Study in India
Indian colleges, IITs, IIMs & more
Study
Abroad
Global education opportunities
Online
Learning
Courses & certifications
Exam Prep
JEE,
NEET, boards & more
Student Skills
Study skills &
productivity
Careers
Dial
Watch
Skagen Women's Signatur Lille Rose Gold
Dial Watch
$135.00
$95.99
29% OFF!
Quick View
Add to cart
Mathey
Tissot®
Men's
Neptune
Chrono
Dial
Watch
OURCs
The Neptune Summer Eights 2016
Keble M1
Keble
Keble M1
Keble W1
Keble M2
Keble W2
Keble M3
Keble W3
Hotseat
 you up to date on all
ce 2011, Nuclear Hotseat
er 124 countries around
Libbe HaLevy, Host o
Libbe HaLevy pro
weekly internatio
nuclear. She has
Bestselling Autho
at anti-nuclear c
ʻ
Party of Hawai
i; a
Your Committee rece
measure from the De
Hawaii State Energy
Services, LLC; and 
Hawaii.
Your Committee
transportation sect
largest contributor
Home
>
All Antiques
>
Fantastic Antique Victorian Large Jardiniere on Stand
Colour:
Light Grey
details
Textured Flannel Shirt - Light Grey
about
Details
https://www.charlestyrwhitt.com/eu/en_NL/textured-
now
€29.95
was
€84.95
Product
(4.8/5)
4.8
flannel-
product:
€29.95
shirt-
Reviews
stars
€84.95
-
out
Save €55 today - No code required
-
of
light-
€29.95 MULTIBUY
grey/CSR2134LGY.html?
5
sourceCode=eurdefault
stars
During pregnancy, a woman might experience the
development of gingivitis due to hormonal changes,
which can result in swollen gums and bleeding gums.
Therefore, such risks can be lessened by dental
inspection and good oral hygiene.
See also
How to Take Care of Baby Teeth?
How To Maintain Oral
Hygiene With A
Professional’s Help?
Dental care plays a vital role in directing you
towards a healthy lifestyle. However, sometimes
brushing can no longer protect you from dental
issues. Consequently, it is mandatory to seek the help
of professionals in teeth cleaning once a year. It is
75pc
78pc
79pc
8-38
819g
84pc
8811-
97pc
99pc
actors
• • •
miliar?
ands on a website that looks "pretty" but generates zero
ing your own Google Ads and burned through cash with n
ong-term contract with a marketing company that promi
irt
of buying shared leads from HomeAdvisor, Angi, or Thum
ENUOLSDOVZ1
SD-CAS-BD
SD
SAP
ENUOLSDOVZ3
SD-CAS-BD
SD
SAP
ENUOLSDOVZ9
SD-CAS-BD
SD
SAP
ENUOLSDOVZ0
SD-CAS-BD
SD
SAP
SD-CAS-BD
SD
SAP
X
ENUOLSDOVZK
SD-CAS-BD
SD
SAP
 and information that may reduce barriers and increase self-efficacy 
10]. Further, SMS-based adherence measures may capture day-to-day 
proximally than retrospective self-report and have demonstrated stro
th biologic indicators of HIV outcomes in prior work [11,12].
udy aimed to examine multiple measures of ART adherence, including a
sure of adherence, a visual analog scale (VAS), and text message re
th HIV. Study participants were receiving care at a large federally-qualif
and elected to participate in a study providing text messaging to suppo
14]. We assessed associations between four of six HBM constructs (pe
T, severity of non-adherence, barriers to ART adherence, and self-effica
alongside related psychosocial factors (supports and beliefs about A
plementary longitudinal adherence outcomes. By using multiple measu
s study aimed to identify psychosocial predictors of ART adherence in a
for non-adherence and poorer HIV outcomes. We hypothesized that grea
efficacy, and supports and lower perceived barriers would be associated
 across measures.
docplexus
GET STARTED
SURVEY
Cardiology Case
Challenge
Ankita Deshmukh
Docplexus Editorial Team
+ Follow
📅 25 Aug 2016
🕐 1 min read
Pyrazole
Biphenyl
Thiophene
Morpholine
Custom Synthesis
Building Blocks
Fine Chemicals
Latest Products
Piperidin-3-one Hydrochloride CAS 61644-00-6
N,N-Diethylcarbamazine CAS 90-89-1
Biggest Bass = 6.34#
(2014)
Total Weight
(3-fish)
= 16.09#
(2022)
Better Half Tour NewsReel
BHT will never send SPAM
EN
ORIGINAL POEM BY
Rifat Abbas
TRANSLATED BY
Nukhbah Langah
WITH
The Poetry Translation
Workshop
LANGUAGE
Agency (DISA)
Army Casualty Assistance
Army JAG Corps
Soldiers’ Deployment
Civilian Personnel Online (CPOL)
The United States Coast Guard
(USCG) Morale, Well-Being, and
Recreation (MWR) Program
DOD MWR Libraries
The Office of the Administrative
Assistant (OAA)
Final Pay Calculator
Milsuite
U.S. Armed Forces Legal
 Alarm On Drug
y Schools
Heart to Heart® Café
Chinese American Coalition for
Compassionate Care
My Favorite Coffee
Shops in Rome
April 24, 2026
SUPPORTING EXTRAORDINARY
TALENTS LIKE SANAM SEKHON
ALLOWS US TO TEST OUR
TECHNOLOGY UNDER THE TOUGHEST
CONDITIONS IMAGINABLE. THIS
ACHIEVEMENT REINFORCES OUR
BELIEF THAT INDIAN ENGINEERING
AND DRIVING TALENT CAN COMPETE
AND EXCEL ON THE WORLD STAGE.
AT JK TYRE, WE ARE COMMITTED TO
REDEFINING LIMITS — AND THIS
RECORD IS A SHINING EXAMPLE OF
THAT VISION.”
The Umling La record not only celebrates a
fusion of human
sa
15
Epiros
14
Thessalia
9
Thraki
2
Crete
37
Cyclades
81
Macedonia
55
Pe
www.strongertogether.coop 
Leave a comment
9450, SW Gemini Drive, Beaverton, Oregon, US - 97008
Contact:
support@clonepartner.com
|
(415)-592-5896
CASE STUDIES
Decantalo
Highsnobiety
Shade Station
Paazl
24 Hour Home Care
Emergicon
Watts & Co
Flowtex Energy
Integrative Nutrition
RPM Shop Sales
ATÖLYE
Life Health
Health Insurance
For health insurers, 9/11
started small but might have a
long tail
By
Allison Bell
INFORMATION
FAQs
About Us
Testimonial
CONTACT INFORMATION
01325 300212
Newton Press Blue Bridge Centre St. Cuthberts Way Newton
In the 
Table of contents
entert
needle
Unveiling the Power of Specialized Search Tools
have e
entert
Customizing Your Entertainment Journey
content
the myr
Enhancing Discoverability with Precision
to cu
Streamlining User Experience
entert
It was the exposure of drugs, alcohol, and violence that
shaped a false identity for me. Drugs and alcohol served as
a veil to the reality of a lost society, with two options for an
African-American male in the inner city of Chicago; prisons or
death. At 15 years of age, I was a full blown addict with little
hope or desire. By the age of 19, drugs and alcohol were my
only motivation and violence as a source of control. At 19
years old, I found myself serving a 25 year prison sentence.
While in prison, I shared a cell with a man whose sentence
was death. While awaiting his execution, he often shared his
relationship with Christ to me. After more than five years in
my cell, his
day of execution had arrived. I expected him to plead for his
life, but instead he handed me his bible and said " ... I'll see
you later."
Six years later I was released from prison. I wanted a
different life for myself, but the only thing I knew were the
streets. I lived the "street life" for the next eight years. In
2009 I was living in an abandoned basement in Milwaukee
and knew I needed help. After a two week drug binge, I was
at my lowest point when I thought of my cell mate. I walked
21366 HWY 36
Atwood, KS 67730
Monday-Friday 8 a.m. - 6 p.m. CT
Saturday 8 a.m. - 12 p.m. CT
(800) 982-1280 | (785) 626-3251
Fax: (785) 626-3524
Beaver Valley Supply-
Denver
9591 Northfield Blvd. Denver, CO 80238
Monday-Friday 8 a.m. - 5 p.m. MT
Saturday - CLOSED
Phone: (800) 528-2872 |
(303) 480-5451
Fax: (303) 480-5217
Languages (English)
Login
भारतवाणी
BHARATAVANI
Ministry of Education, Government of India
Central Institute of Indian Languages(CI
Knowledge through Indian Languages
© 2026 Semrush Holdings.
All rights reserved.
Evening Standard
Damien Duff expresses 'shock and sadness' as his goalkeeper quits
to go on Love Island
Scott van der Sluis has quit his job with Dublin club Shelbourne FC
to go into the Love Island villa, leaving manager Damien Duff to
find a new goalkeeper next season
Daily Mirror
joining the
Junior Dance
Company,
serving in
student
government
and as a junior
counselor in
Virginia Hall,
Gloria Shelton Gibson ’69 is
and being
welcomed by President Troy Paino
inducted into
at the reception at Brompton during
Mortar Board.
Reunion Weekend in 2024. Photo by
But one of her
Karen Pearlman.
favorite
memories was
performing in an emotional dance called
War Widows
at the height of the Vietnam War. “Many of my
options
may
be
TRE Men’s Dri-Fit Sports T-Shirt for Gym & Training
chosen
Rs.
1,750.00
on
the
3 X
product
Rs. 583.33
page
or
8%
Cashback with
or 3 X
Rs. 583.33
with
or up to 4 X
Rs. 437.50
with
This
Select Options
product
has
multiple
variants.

::::::::

» PROBLEM REQUIREMENTS: After locating the line holding "For health insurers, 9/11" above, output exactly that line and every line after it through the line holding "BHARATAVANI". Include nothing else.

» EXERCISE ANSWER:
For health insurers, 9/11
started small but might have a
long tail
By
Allison Bell
INFORMATION
FAQs
About Us
Testimonial
CONTACT INFORMATION
01325 300212
Newton Press Blue Bridge Centre St. Cuthberts Way Newton
In the 
Table of contents
entert
needle
Unveiling the Power of Specialized Search Tools
have e
entert
Customizing Your Entertainment Journey
content
the myr
Enhancing Discoverability with Precision
to cu
Streamlining User Experience
entert
It was the exposure of drugs, alcohol, and violence that
shaped a false identity for me. Drugs and alcohol served as
a veil to the reality of a lost society, with two options for an
African-American male in the inner city of Chicago; prisons or
death. At 15 years of age, I was a full blown addict with little
hope or desire. By the age of 19, drugs and alcohol were my
only motivation and violence as a source of control. At 19
years old, I found myself serving a 25 year prison sentence.
While in prison, I shared a cell with a man whose sentence
was death. While awaiting his execution, he often shared his
relationship with Christ to me. After more than five years in
my cell, his
day of execution had arrived. I expected him to plead for his
life, but instead he handed me his bible and said " ... I'll see
you later."
Six years later I was released from prison. I wanted a
different life for myself, but the only thing I knew were the
streets. I lived the "street life" for the next eight years. In
2009 I was living in an abandoned basement in Milwaukee
and knew I needed help. After a two week drug binge, I was
at my lowest point when I thought of my cell mate. I walked
21366 HWY 36
Atwood, KS 67730
Monday-Friday 8 a.m. - 6 p.m. CT
Saturday 8 a.m. - 12 p.m. CT
(800) 982-1280 | (785) 626-3251
Fax: (785) 626-3524
Beaver Valley Supply-
Denver
9591 Northfield Blvd. Denver, CO 80238
Monday-Friday 8 a.m. - 5 p.m. MT
Saturday - CLOSED
Phone: (800) 528-2872 |
(303) 480-5451
Fax: (303) 480-5217
Languages (English)
Login
भारतवाणी
BHARATAVANI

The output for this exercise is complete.